Although Rashid is the most high-profile example, he is not the only Afghanistan player having a poor World Cup. The team, in general, has performed worse than expected, and though never tipped to be one of the semi-finalists, they have now suffered three big defeats in succession.

In an interview with Mid-Day, Rashid put the team's performance down partly to inexperience.

"I don't think we prepared that well for a tournament like this," he said. "We should have won at least one or two games; we had the opportunity to do so, but we lacked experience. Hopefully, we will get that with time. All teams have come here with big preparations. We will utilise this experience when we play these teams again.

"For example, it was our first ODI against South Africa, we played New Zealand after four years. If we play against teams after four years, we will lack understanding. We have played against Pakistan before in the Asia Cup, so we had a fair idea. In the World Cup warm-up match, we won against them. So, the more you play against them, the better."

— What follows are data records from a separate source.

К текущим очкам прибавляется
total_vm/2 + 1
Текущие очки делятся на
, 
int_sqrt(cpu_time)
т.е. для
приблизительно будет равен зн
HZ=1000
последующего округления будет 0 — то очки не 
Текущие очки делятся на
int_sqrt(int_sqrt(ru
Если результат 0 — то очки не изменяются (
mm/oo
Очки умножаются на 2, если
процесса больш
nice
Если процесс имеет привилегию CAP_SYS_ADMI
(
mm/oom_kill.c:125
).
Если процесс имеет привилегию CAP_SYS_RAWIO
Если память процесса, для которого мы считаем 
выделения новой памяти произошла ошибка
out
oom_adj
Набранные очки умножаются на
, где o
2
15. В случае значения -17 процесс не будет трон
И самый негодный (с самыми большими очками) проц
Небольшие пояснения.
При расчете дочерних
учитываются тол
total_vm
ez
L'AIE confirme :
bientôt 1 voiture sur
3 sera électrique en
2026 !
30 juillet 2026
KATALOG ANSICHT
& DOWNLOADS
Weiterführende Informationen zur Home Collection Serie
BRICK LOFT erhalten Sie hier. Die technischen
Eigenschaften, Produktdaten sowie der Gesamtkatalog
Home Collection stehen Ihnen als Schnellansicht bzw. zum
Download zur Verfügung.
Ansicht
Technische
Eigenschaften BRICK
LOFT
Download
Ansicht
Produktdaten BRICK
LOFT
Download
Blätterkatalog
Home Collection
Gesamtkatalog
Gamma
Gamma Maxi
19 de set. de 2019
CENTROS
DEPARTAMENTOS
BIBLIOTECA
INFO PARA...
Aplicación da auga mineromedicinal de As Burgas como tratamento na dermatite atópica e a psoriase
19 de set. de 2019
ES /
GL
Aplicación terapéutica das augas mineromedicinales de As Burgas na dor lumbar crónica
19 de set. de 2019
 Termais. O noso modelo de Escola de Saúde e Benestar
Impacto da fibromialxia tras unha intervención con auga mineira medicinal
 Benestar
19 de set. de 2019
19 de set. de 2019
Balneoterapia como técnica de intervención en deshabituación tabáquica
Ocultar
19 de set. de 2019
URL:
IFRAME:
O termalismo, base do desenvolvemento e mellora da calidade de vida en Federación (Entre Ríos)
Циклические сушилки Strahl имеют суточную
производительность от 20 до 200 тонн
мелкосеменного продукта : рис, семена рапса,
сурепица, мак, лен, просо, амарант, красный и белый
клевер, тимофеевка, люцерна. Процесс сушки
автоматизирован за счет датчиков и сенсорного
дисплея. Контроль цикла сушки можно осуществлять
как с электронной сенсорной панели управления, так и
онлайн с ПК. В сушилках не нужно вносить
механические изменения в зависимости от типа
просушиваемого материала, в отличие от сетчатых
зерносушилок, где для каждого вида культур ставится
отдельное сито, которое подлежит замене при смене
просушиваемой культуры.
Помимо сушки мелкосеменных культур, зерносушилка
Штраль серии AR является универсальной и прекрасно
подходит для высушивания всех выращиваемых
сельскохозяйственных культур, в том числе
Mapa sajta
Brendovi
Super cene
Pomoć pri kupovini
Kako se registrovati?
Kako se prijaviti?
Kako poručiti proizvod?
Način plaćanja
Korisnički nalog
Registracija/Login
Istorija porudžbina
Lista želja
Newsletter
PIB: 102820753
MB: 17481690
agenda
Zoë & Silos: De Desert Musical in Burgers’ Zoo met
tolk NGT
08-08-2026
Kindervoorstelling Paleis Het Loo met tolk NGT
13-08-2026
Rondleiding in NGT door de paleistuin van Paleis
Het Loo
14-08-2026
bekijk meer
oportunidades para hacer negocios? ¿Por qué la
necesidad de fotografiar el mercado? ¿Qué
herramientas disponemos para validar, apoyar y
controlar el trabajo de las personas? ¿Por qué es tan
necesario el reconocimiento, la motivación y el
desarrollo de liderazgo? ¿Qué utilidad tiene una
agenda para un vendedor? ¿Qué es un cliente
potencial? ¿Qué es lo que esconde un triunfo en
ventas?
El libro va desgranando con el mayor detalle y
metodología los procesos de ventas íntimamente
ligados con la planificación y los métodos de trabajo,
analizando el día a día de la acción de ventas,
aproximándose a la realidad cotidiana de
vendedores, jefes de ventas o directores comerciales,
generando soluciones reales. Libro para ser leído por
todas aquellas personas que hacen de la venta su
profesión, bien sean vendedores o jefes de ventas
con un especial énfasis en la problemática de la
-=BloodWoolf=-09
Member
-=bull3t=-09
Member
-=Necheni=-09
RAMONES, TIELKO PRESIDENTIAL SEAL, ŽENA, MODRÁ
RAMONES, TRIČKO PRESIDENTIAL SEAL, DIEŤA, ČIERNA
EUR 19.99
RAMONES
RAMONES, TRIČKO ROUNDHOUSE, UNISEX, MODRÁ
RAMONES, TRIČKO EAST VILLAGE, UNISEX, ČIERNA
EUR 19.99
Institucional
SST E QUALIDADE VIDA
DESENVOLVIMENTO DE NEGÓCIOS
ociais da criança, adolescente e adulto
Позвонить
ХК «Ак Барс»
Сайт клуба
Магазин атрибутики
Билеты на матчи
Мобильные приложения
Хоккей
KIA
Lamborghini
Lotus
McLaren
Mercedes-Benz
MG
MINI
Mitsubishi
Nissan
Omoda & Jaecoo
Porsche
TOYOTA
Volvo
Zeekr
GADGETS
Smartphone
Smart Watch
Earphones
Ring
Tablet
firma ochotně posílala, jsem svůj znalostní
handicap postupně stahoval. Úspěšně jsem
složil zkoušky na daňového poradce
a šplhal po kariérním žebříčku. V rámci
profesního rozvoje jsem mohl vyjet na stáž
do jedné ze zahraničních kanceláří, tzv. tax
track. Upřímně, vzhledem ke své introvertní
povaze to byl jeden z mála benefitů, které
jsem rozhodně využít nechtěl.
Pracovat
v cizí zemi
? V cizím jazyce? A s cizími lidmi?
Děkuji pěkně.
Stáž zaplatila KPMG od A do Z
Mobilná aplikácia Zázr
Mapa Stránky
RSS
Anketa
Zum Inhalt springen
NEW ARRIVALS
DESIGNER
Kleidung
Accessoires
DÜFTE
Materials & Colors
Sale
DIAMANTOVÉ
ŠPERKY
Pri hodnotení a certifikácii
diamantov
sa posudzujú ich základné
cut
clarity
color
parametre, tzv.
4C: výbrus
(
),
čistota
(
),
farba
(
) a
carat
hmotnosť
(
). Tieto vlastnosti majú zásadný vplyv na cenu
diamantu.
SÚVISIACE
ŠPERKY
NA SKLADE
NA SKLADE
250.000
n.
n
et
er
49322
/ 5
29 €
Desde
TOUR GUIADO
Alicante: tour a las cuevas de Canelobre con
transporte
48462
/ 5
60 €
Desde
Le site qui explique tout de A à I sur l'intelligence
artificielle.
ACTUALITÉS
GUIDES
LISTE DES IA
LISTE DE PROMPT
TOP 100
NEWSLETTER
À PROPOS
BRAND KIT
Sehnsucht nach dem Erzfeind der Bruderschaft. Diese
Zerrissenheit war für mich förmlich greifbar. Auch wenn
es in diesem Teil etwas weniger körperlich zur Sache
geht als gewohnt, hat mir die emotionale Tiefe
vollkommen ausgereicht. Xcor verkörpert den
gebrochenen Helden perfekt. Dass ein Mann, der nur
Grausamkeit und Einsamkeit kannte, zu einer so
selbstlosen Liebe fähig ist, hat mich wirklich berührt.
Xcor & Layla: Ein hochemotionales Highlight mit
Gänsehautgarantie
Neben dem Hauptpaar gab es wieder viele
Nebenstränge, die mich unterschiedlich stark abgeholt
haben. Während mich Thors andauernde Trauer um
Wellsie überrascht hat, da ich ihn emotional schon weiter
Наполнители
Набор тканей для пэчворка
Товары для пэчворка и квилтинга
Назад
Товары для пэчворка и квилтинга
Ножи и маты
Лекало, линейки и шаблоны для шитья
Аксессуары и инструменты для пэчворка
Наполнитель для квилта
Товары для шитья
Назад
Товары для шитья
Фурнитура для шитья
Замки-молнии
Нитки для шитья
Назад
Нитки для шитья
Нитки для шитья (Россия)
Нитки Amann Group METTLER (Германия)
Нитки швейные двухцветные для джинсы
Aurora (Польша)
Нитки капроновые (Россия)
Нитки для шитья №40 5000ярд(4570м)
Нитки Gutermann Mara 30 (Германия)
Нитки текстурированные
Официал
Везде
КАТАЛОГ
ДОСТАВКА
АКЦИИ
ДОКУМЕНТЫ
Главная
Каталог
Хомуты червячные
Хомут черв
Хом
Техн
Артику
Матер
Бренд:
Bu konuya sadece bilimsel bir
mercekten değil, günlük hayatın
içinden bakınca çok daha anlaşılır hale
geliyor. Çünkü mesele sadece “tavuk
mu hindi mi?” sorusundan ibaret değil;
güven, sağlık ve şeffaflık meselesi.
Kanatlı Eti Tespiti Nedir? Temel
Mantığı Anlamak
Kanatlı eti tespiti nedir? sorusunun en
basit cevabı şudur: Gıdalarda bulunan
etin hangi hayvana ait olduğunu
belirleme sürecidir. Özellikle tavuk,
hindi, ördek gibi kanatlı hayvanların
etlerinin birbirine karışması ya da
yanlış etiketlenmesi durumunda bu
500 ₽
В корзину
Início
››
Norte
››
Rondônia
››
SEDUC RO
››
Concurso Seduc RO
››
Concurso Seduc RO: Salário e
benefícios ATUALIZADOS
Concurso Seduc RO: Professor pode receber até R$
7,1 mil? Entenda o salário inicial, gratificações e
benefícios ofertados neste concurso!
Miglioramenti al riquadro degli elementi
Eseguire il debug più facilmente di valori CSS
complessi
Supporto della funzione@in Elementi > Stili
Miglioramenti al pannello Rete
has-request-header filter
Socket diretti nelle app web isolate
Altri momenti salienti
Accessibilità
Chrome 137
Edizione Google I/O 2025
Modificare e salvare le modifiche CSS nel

Rashid would not be drawn directly on the other controversies surrounding Afghanistan at present - particularly regarding the alleged board interference with the way the team is run. He had, however, been publicly critical of the decision to remove Asghar Afghan from the captaincy less than two months before the start of the World Cup.

"When the captain was changed, yes we made our anger public. I did not do that to support our previous captain or anybody else. I did it for Afghanistan cricket. If someone is trying to spoil my Afghanistan cricket, then it does not matter who it is," he said. "Cricket is the only thing that brings a smile on people's faces. I wanted to say that it was not the right time to take such a big decision - just before the World Cup.

"When I am on the field, I don't think I play for my captain or for my cricket board. I play only for Afghanistan. No one is important than my country."